I am in the process of applying to universities, like I mentioned in one of my earlier posts.
Thus, earlier this week, it suddenly struck me that I didn’t have a Resume. So far I have had to prepare a Resume only once, and that was when I interviewed for the IBM Extreme Blue Internship. And even at that time, I didn’t made it myself. I edited the one made by Thamie, that too when half an hour was left before the Resumes had to be sent to IBM!
Anyway, that’s a story for another day.
Thus, since then I never had a up-to-date Resume at hand. Never felt the need for one.
So, earlier this week, I thought of making one, using LATEX.
Now, this is one mark-up language, I used only for writing papers and technical reports (Yeah, my previous Resume, it was made using M$-Word).
The result of my effort however, was outrageously bad. Any word doc would have easily put this Resume to shame. Thus, looking around, and found this excellent guide to writing Resumes in LATEX.

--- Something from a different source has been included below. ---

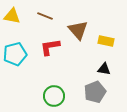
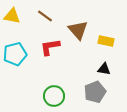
brown line: rotated 14 degrees clockwise
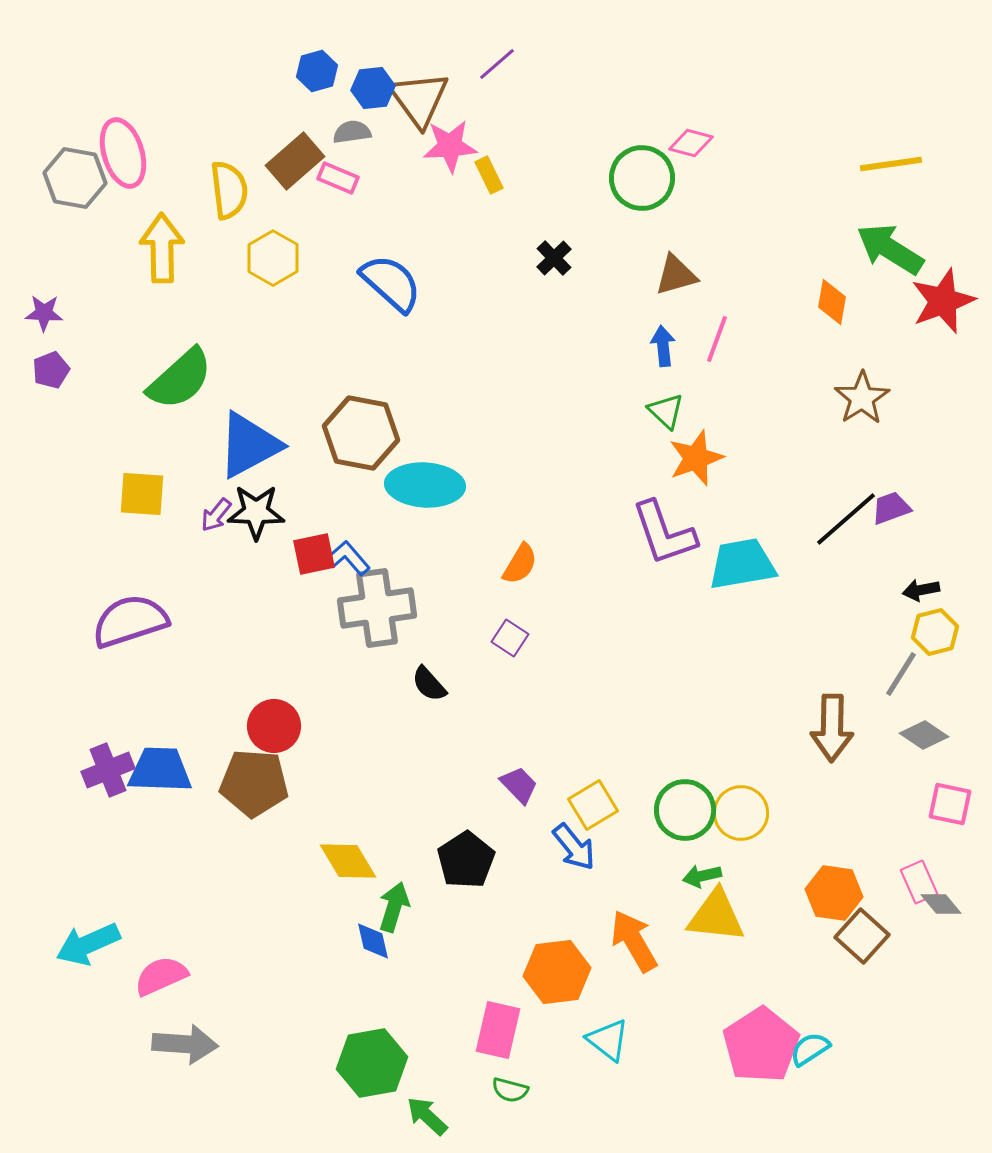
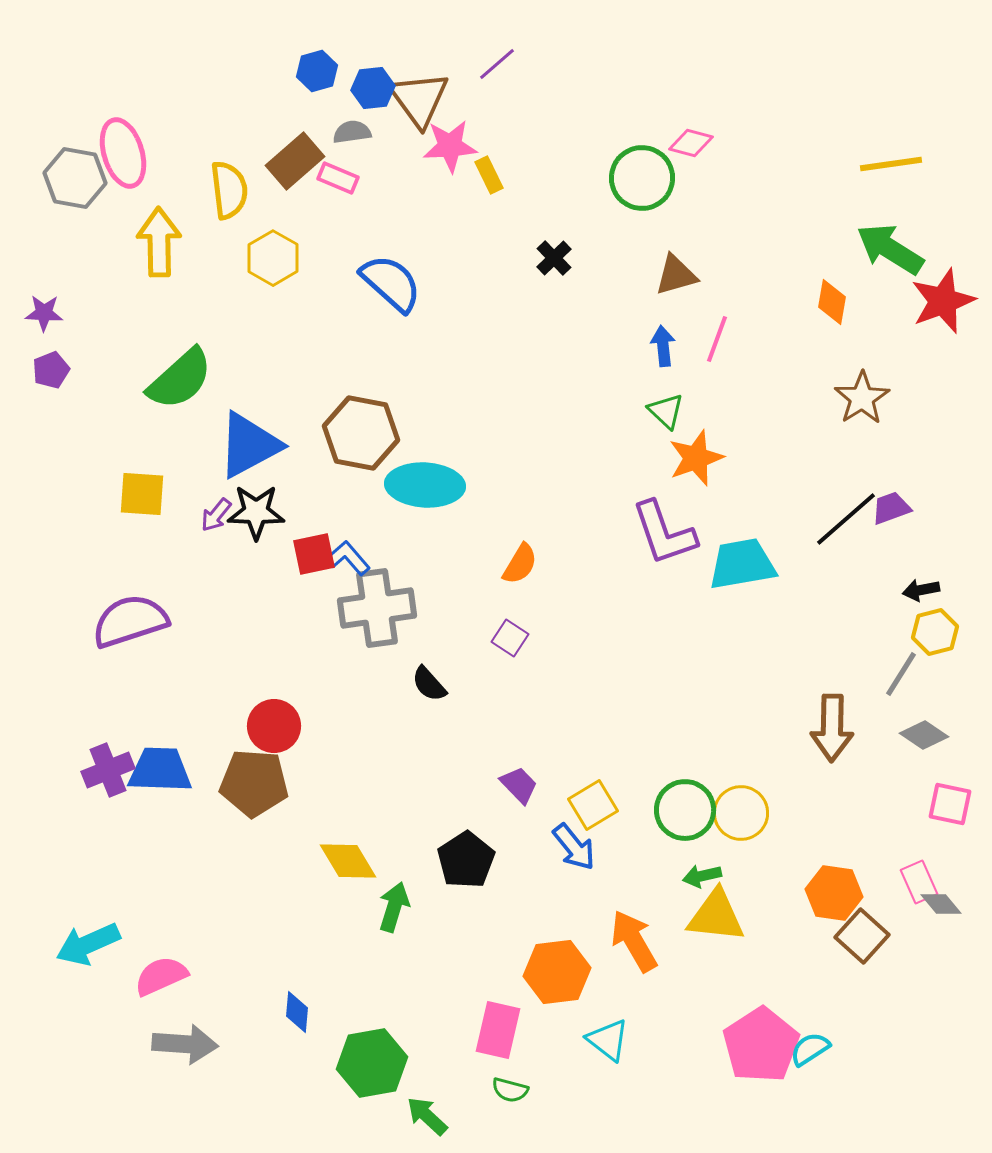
yellow arrow at (162, 248): moved 3 px left, 6 px up
blue diamond at (373, 941): moved 76 px left, 71 px down; rotated 18 degrees clockwise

When I tried it out, the Resume came out good, except for a couple of places, where I wanted the formatting to look a bit different. At this point, I must admit, I was not (and am still not one!) an expert when it came to LATEX. I had never used environments other than simple tables, equations, and figures. So, when I looked at this class file and found so many new environments, all of them custom made for Resume writing, I was overwhelmed.
I thought, may be I should tweak a few things here and there, and I will get the formatting right. But the results were worse than my first attempt.
Hence, having no other option (No, I didn’t want to use M$-Word or OpenOffice for this), I decided to learn how to write new environments , and write out a simple LATEX template, which could be understood and customized with ease.
After a night out, the final product was something that met my expectation.